- [Supplied material]
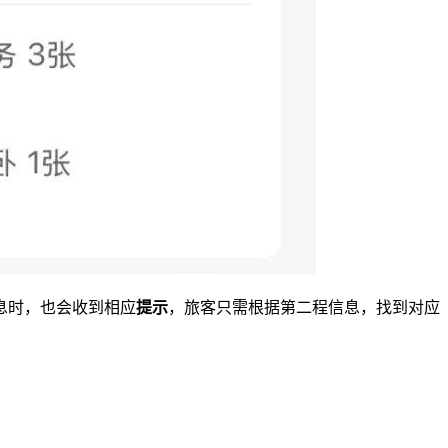
息时，也会收到相应
提示
，旅客只需根据第二程信息，找到对应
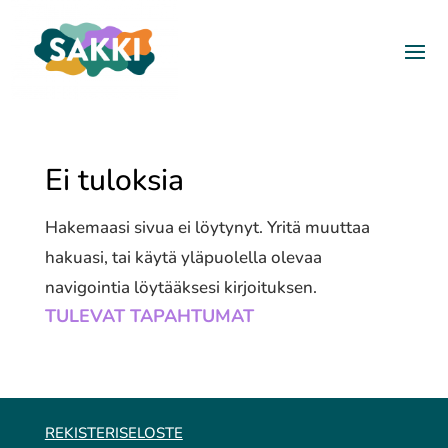
Ei tuloksia
Hakemaasi sivua ei löytynyt. Yritä muuttaa
hakuasi, tai käytä yläpuolella olevaa
navigointia löytääksesi kirjoituksen.
TULEVAT TAPAHTUMAT
REKISTERISELOSTE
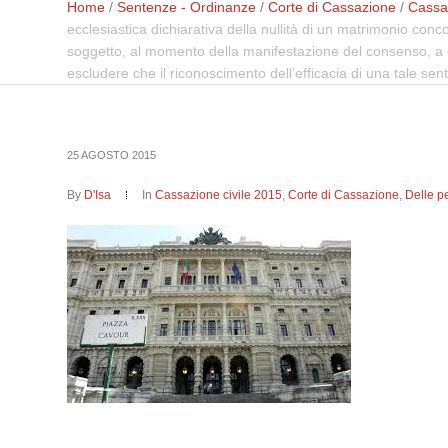
Home
/
Sentenze - Ordinanze
/
Corte di Cassazione
/
Cassaz
ecclesiastica dichiarativa della nullità di un matrimonio conc
soggetto, al momento della manifestazione del consenso, a con
escludere che il riconoscimento dell’efficacia di una tale sen
25 AGOSTO 2015
By
D'Isa
In
Cassazione civile 2015
,
Corte di Cassazione
,
Delle p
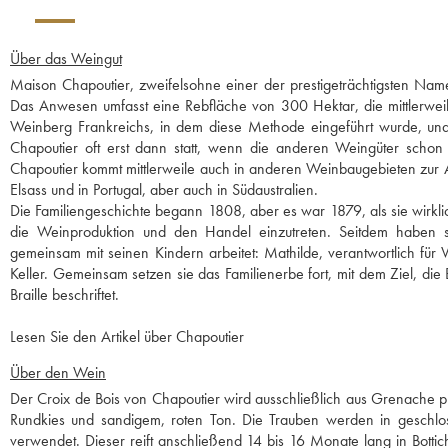
Über das Weingut
Maison Chapoutier, zweifelsohne einer der prestigeträchtigsten Nam
Das Anwesen umfasst eine Rebfläche von 300 Hektar, die mittlerweil
Weinberg Frankreichs, in dem diese Methode eingeführt wurde, und d
Chapoutier oft erst dann statt, wenn die anderen Weingüter schon 
Chapoutier kommt mittlerweile auch in anderen Weinbaugebieten zur A
Elsass und in Portugal, aber auch in Südaustralien.
Die Familiengeschichte begann 1808, aber es war 1879, als sie wirkl
die Weinproduktion und den Handel einzutreten. Seitdem haben s
gemeinsam mit seinen Kindern arbeitet: Mathilde, verantwortlich fü
Keller. Gemeinsam setzen sie das Familienerbe fort, mit dem Ziel, die
Braille beschriftet.
Lesen Sie den Artikel über Chapoutier
Über den Wein
Der Croix de Bois von Chapoutier wird ausschließlich aus Grenache 
Rundkies und sandigem, roten Ton. Die Trauben werden in geschlosse
verwendet. Dieser reift anschließend 14 bis 16 Monate lang in Bottic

- [Exercise] In the entries above, find the line containing "Cassazione civile 2015" and the line containing "Das Anwesen umfasst", then copy both and every line between them exactly, without any picture.

- [Answer section]
Cassazione civile 2015
,
Corte di Cassazione
,
Delle p
Über das Weingut
Maison Chapoutier, zweifelsohne einer der prestigeträchtigsten Nam
Das Anwesen umfasst eine Rebfläche von 300 Hektar, die mittlerweil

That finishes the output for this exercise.